Looking at the content of newspapers over time, however, it appears that newspapers have generally not been as committed to Indigenous issues as many of their photographers have been. And that gap appears to be increasing as diminishing resources reduce newspapers’ willingness to be bold and to challenge perceptions about audience desires, as well as their capacity to send photographers to remote locations.

One newspaper that has consistently prided itself on its coverage of Indigenous affairs since its inception in 1964 is the Australian. As the only national, general news newspaper in Australia, it has more scope to move beyond regional and local-issue reporting. Clive Hyde recollects that in the late 1970s and early 1980s, the Australian ran many front-page stories with his photographs on events such as the Aboriginal Barunga Festival. One photographer argues the paper remains both ‘ethical’ and ‘compassionate’ on Indigenous issues despite its ‘right-wing’ reputation. Renee Nowytarger notes how Chris Mitchell, as editor, would ‘invest a lot of money into sending a crew away [to Indigenous communities] and … doing it properly. So other news crews might leave, but we might get told to stay there for another two months.’ When Mitchell retired in 2015, after thirteen years as editor-in-chief of the Australian, Indigenous Australian lawyer, academic and land rights activist Noel Pearson described him as a ‘stalwart champion of [bringing] your fellow black Australians into the centre of national policy discussion’.11 Although there are more critical views of its coverage of Indigenous affairs, even its critics have tended to laud the Australian for the more comprehensive coverage it provides compared with other newspapers.12

For Mike Bowers, one of the crucial elements of Indigenous affairs reporting is consent. He says photographers need ‘the permission of the people to tell the story in Indigenous communities’. Bowers says that ‘when you go to those communities and especially those vulnerable ones, you have to spend a fair bit of time before you actually pull your cameras out … I think you have to get to know people … spending a couple of days [there] without pulling the cameras out and then, slowly, bring them out and start to do it. And that takes time. And what modern media organisations don’t have any more is time to … put into these things and that’s going to affect the quality of what’s around.’

In 2007, the Howard government controversially launched an Intervention in the Northern Territory.
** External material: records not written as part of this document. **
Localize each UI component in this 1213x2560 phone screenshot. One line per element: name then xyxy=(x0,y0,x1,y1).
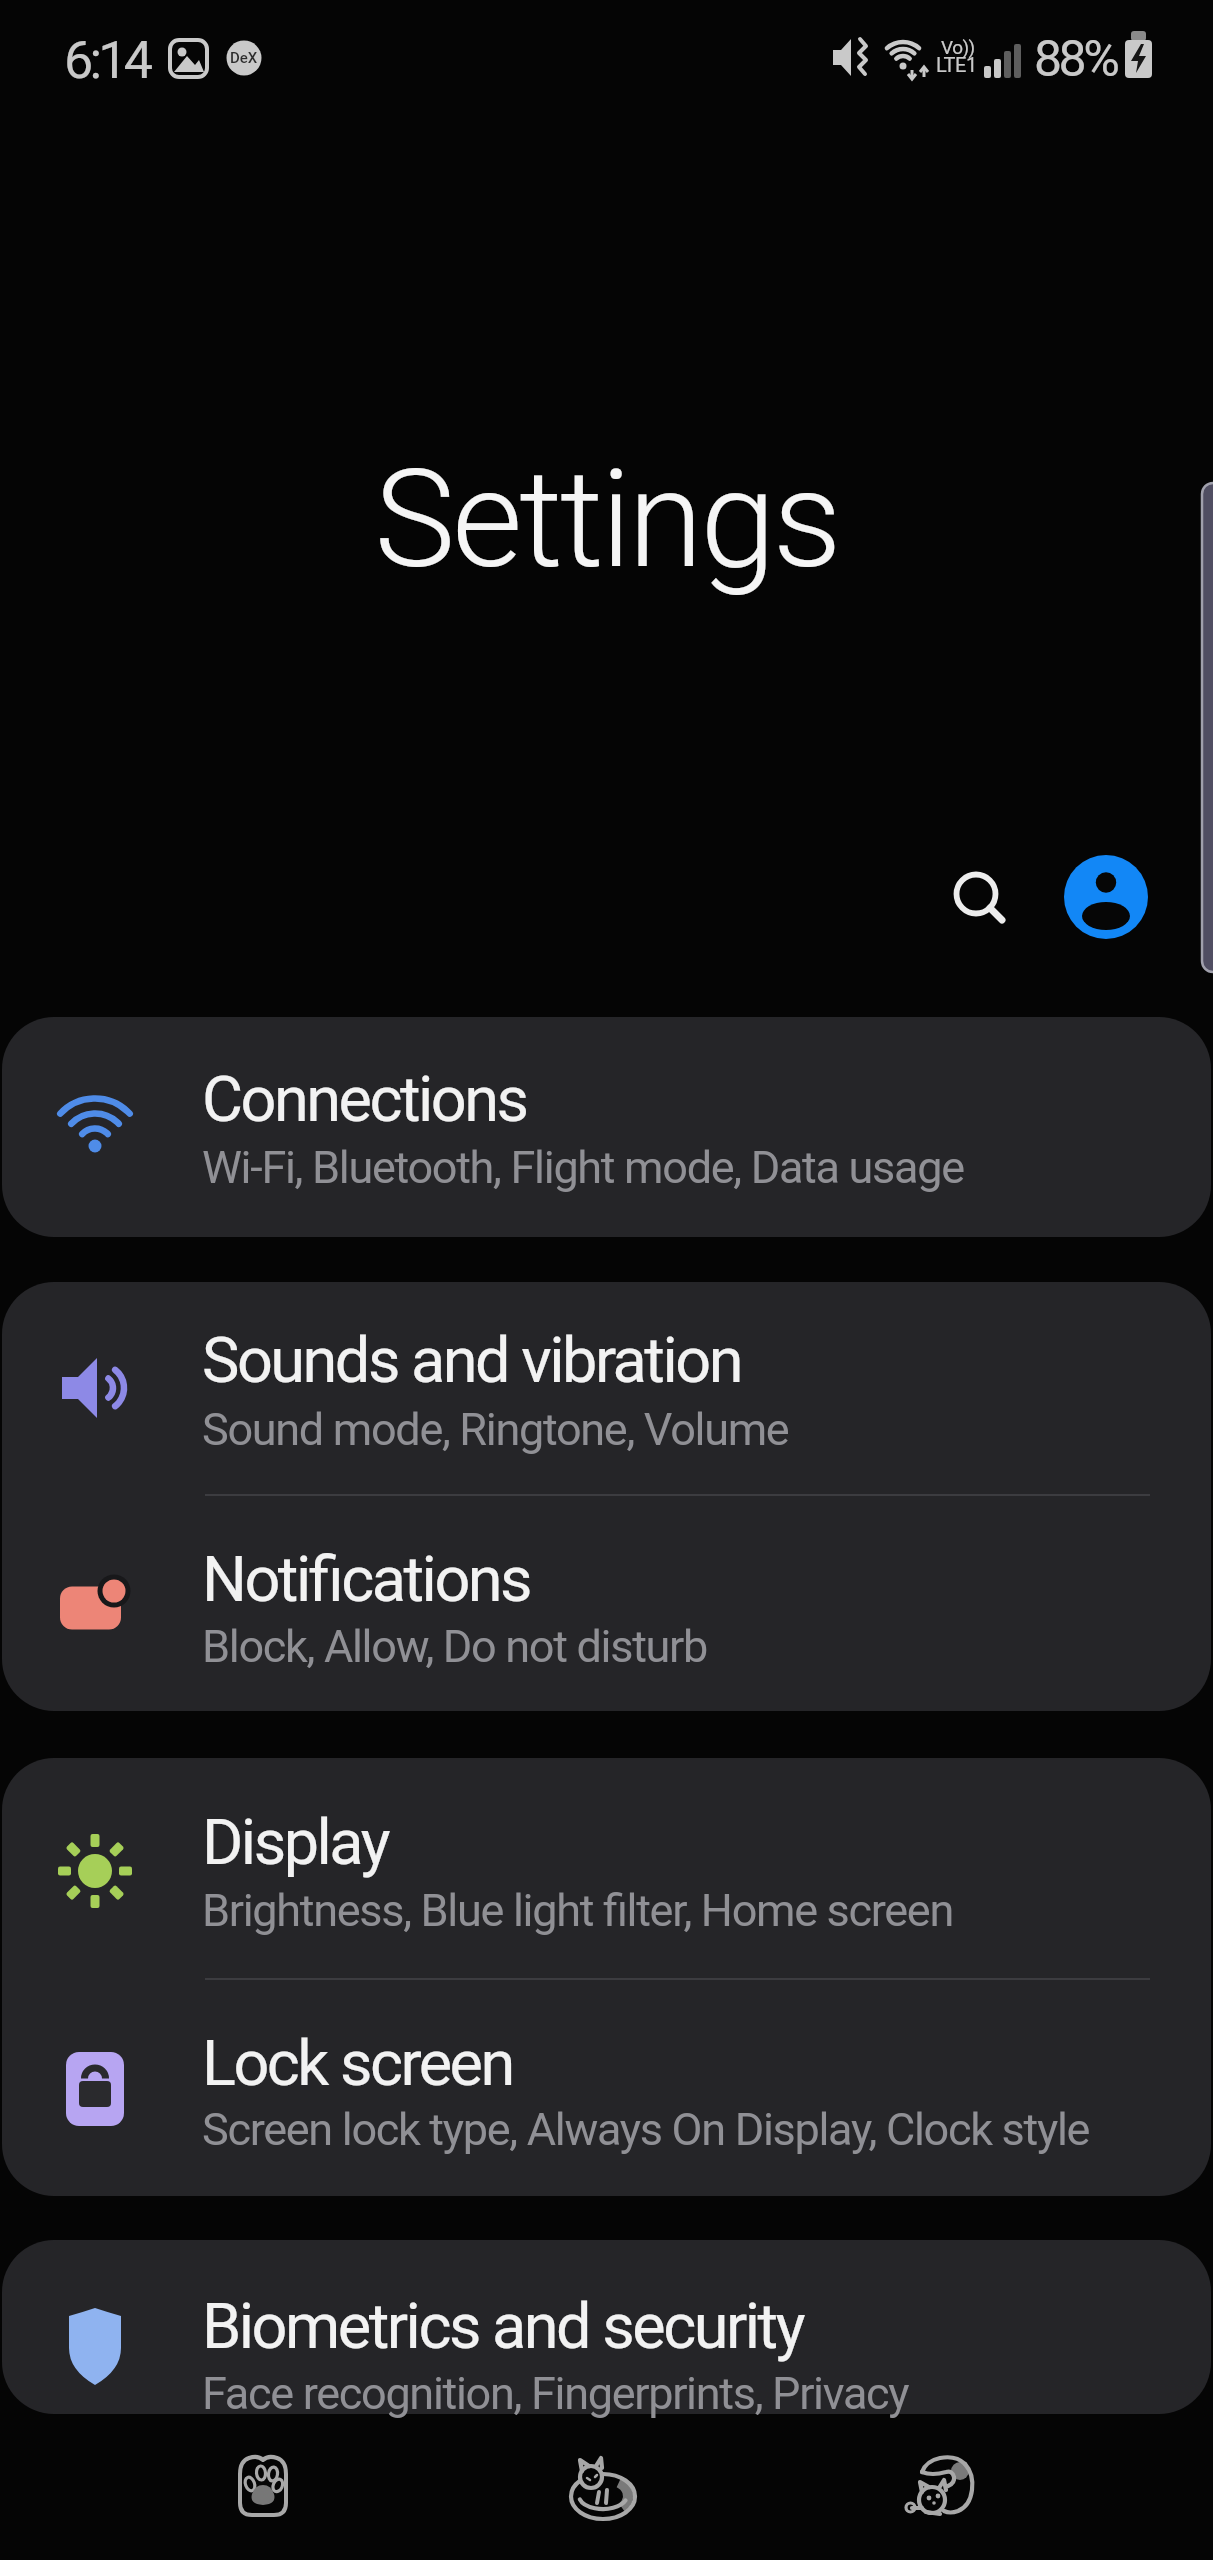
button[interactable] xyxy=(896,2442,986,2532)
button[interactable] xyxy=(2,2240,1211,2414)
staticText: DeX xyxy=(230,49,258,67)
staticText: Connections xyxy=(202,1063,527,1137)
staticText: 88% xyxy=(1034,30,1117,89)
staticText: Vo)) xyxy=(941,36,975,58)
staticText: Biometrics and security xyxy=(202,2290,803,2364)
button[interactable] xyxy=(2,1979,1211,2196)
staticText: Sounds and vibration xyxy=(202,1324,741,1398)
staticText: Block, Allow, Do not disturb xyxy=(202,1620,707,1673)
staticText: Wi-Fi, Bluetooth, Flight mode, Data usag… xyxy=(202,1141,964,1194)
staticText: Brightness, Blue light filter, Home scre… xyxy=(202,1884,953,1937)
staticText: Notifications xyxy=(202,1543,531,1617)
button[interactable] xyxy=(1064,855,1148,939)
staticText: 6:14 xyxy=(64,30,150,91)
button[interactable] xyxy=(218,2441,308,2531)
button[interactable] xyxy=(2,1282,1211,1495)
staticText: Settings xyxy=(0,440,1213,599)
staticText: Screen lock type, Always On Display, Clo… xyxy=(202,2103,1090,2156)
button[interactable] xyxy=(2,1017,1211,1237)
staticText: Display xyxy=(202,1806,388,1880)
button[interactable] xyxy=(930,848,1022,940)
staticText: Sound mode, Ringtone, Volume xyxy=(202,1403,789,1456)
button[interactable] xyxy=(2,1758,1211,1978)
staticText: LTE1 xyxy=(936,53,977,76)
staticText: Face recognition, Fingerprints, Privacy xyxy=(202,2367,909,2420)
button[interactable] xyxy=(557,2445,647,2535)
button[interactable] xyxy=(2,1495,1211,1711)
staticText: Lock screen xyxy=(202,2027,513,2101)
Following allegations of child sexual abuse and neglect in Northern Territory Aboriginal communities, this was a package of changes to welfare provision, law enforcement, land tenure and other measures. When Graham photographed the Intervention, she went to the community elders first to seek permission for taking photographs and was careful to ‘only document things that people [were] actually okay about documenting’. She also did a follow-up and made sure that if she had promised to deliver something to them, she did. Nowytarger also left her camera behind for the first few days ‘just to … see if they, you know, were comfortable with me being around’ and to ‘let people get to know’ her so they would trust her in documenting their lives.

McManus made it known when he started working with the Age in 2005 that he had a longstanding interest in Indigenous cultures. In February 2008, Prime Minister Kevin Rudd tabled a motion in parliament apologising to Australia’s Indigenous peoples, particularly the Stolen Generations and their families and communities, for laws and policies that had ‘inflicted profound grief, suffering and loss on these our fellow Australians’.13 To photograph the apology, McManus got in touch with the Edwards family, who had been severely affected by the policy of taking children from their parents in the 1960s. McManus met the family in Victoria in the days before the apology and then in Canberra on the day. McManus describes that day, saying it was ‘hugely affecting to see the outpouring of raw emotion … that had been built up … for decades and decades’. To photograph the Edwards family on the day, McManus knew it was crucial to have a ‘knowledge of their history and of their culture’, build up a rapport with them, ‘be respectful [and] … unobtrusive’ and ‘earn their respect and understand the enormity and weight of this occasion’.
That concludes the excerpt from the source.